* Problem
Write the listing out again word for word, excluding any pictures.

* Input records
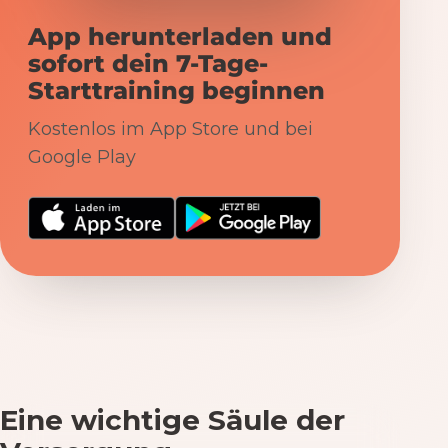
App herunterladen und
sofort dein 7-Tage-
Starttraining beginnen
Kostenlos im App Store und bei
Google Play
Eine wichtige Säule der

* Answer to this exercise
App herunterladen und
sofort dein 7-Tage-
Starttraining beginnen
Kostenlos im App Store und bei
Google Play
Eine wichtige Säule der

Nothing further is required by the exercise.